Depending on the selected raw material and processing conditions, geopolymer concrete exhibit a variety of diverse properties, including high compressive strength, low shrinkage, fast or slow setting, acid resistance, fire resistance and low thermal conductivity (Dusxon et al, 2006). The manufacture of geopolymer concrete is carried out using the usual concrete technology methods. The geopolymer paste binds loose aggregates and un-reacted materials together to form geopolymer concrete. The concrete can be produced with or without the use of admixtures. As in the case of Ordinary Portland Cement (OPC), the aggregates occupy 75-80% by mass of geopolymer concrete (Hardjito & Rangan, 2005).

Geopolymeric materials made from coal ash can have better chemical and mechanical properties than Ordinary Portland Cement products.

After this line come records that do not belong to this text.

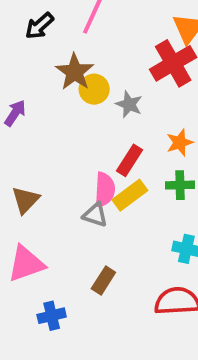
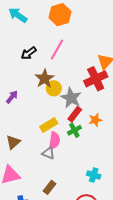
gray star: (129, 104) -> (71, 98), size x1.5
red rectangle: (130, 160) -> (75, 114), moved
green cross: (180, 185) -> (74, 130), moved, turned -32
yellow rectangle: (130, 195) -> (49, 125), moved

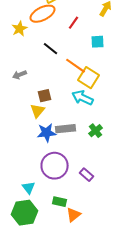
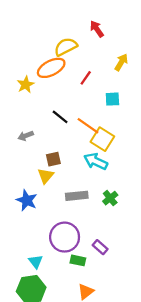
black line: (50, 49) -> (60, 117), moved
blue star: (46, 133) -> (27, 200), moved, turned 30
green rectangle: (60, 202) -> (78, 260), moved

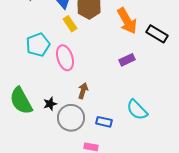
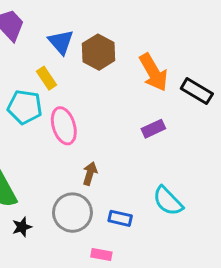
yellow rectangle: (70, 24) -> (46, 78), moved
cyan pentagon: (38, 45) -> (25, 107), turned 30
black star: (50, 104) -> (22, 227), moved

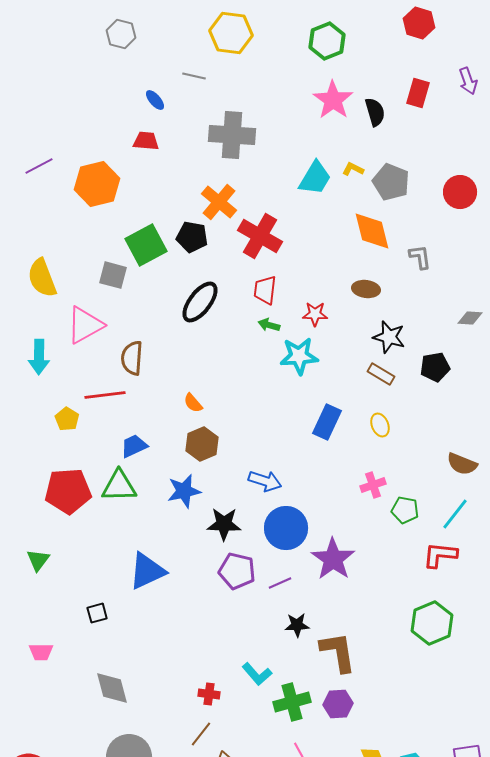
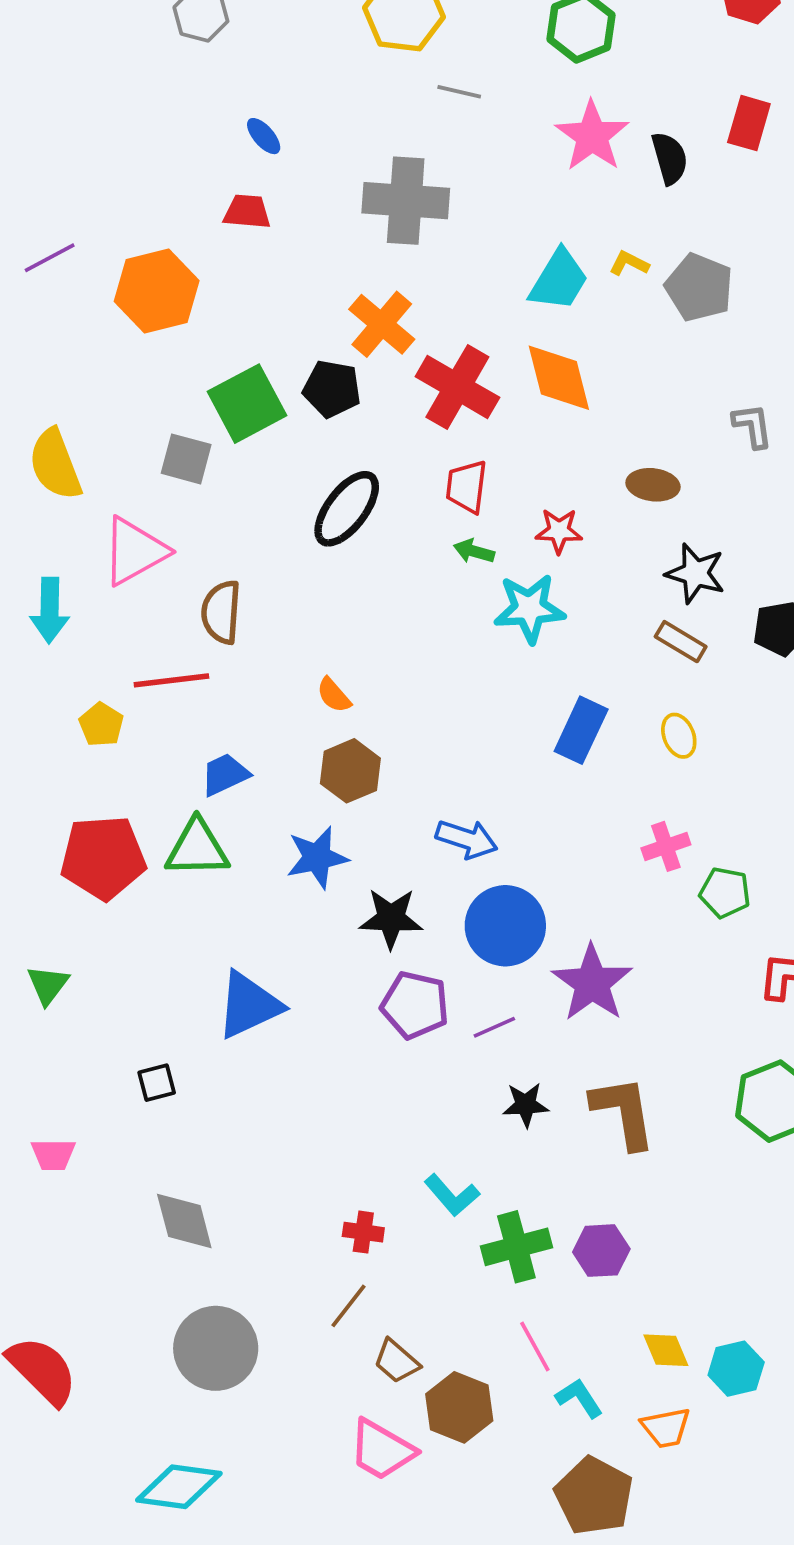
gray line: (194, 76) -> (459, 92), moved
orange diamond: (372, 231) -> (559, 378), moved
brown L-shape: (338, 652) -> (623, 1112), moved

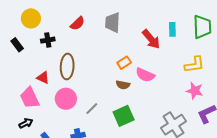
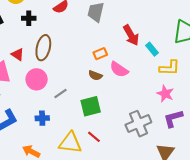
cyan rectangle: (172, 29) -> (152, 49), moved, turned -48

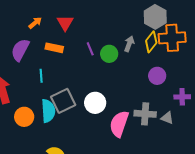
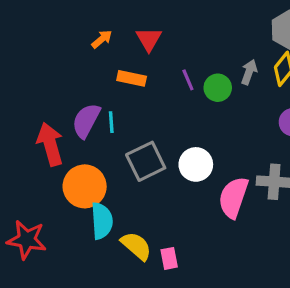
purple semicircle: (20, 50) -> (86, 121), moved
cyan semicircle: (48, 111) -> (102, 221), moved
orange circle: (24, 117) -> (85, 186), size x1.4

Early researches have shown that geopolymers can be produced cheaply and can be made when naturally occurring materials are mixed with NaOH and water (Kostas et al, 2007).

1.1. Objectives
The objectives of this paper are as follows
• To understand properties of geopolymer concrete in order to use it as alternative for Ordinary Portland Cement.

• To establish the economical, technological and environmental benefits of geopolymer binders over Ordinary Portland Cement.

• To verify the improvement of properties like compressive strength, tensile strength, flexural strength etc by using geopolymer binders instead of OPC.

• To draw conclusion on whether geopolymer technology can provide an appropriate alternative for Portland cement.

1.2. Scope and limitation
The investigation primarily focuses on the literature review and a desk-top work on geopolymer concrete in an attempt to determine whether it can form a suitable alternative for Portland cement concrete. Laboratory work is carried out to verify details listed in the literature.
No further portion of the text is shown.